▸ Requirement
Could you restate the data word for word and drop the pictures?

Collected data:

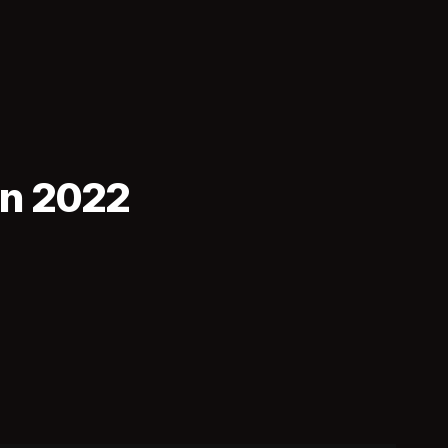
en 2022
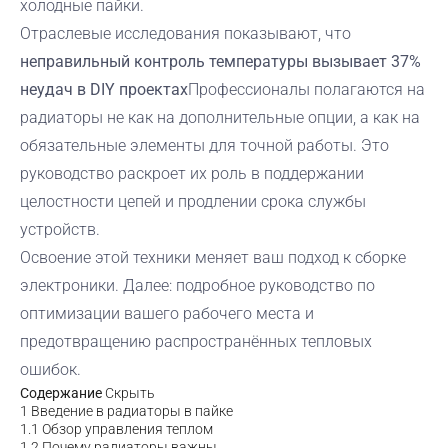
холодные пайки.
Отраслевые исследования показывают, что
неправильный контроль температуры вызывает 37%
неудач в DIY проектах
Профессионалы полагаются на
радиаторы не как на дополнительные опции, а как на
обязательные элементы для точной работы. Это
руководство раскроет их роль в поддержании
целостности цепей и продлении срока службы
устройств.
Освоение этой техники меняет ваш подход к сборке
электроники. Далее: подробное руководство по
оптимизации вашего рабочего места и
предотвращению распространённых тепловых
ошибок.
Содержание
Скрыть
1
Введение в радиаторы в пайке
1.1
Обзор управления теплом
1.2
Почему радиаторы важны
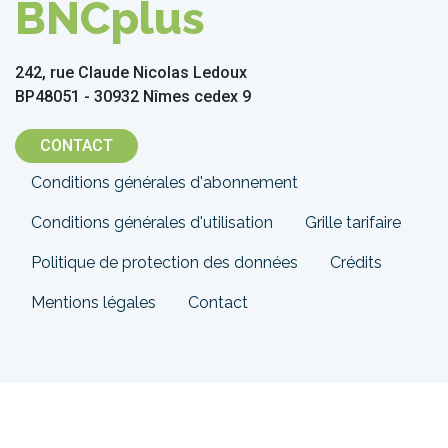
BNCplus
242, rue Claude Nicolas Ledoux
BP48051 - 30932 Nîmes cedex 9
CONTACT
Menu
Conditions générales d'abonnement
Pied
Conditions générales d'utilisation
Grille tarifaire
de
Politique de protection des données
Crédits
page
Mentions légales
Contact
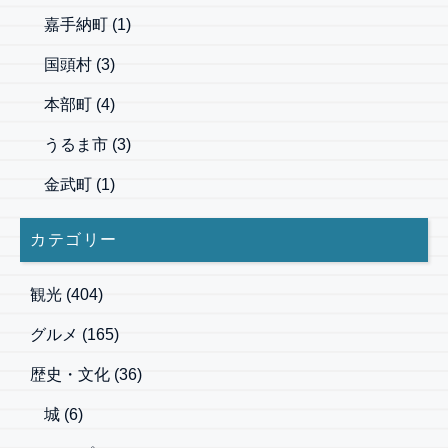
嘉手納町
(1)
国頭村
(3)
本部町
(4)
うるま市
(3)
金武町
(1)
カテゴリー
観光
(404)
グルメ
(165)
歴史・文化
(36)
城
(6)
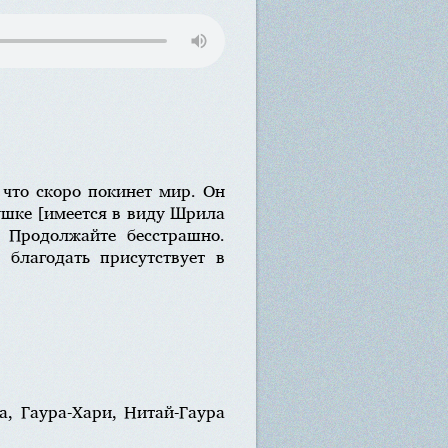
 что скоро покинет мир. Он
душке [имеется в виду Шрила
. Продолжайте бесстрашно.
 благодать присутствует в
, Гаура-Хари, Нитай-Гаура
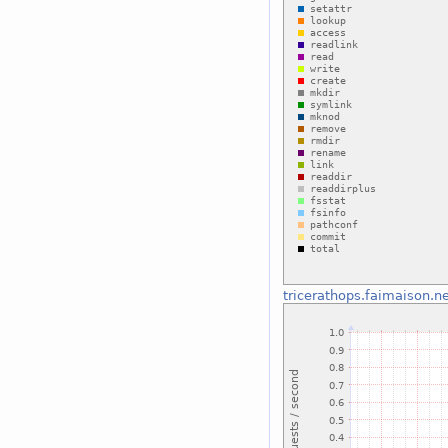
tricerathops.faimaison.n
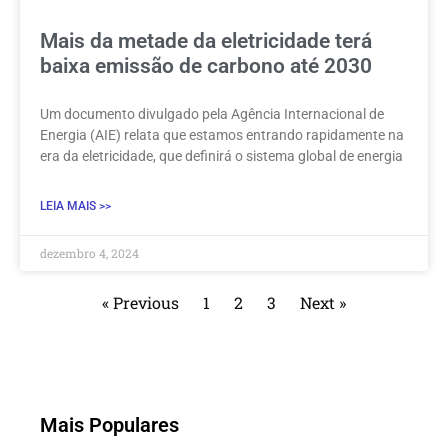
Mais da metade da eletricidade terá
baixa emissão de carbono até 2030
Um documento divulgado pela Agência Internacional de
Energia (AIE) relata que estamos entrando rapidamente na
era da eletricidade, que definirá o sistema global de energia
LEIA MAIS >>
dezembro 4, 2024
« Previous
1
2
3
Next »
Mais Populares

▸ The completed task
en 2022
холодные пайки.
Отраслевые исследования показывают, что
неправильный контроль температуры вызывает 37%
неудач в DIY проектах
Профессионалы полагаются на
радиаторы не как на дополнительные опции, а как на
обязательные элементы для точной работы. Это
руководство раскроет их роль в поддержании
целостности цепей и продлении срока службы
устройств.
Освоение этой техники меняет ваш подход к сборке
электроники. Далее: подробное руководство по
оптимизации вашего рабочего места и
предотвращению распространённых тепловых
ошибок.
Содержание
Скрыть
1
Введение в радиаторы в пайке
1.1
Обзор управления теплом
1.2
Почему радиаторы важны
BNCplus
242, rue Claude Nicolas Ledoux
BP48051 - 30932 Nîmes cedex 9
CONTACT
Menu
Conditions générales d'abonnement
Pied
Conditions générales d'utilisation
Grille tarifaire
de
Politique de protection des données
Crédits
page
Mentions légales
Contact
嘉手納町
(1)
国頭村
(3)
本部町
(4)
うるま市
(3)
金武町
(1)
カテゴリー
観光
(404)
グルメ
(165)
歴史・文化
(36)
城
(6)
 что скоро покинет мир. Он
душке [имеется в виду Шрила
. Продолжайте бесстрашно.
 благодать присутствует в
, Гаура-Хари, Нитай-Гаура
tricerathops.faimaison.n
Mais da metade da eletricidade terá
baixa emissão de carbono até 2030
Um documento divulgado pela Agência Internacional de
Energia (AIE) relata que estamos entrando rapidamente na
era da eletricidade, que definirá o sistema global de energia
LEIA MAIS >>
dezembro 4, 2024
« Previous
1
2
3
Next »
Mais Populares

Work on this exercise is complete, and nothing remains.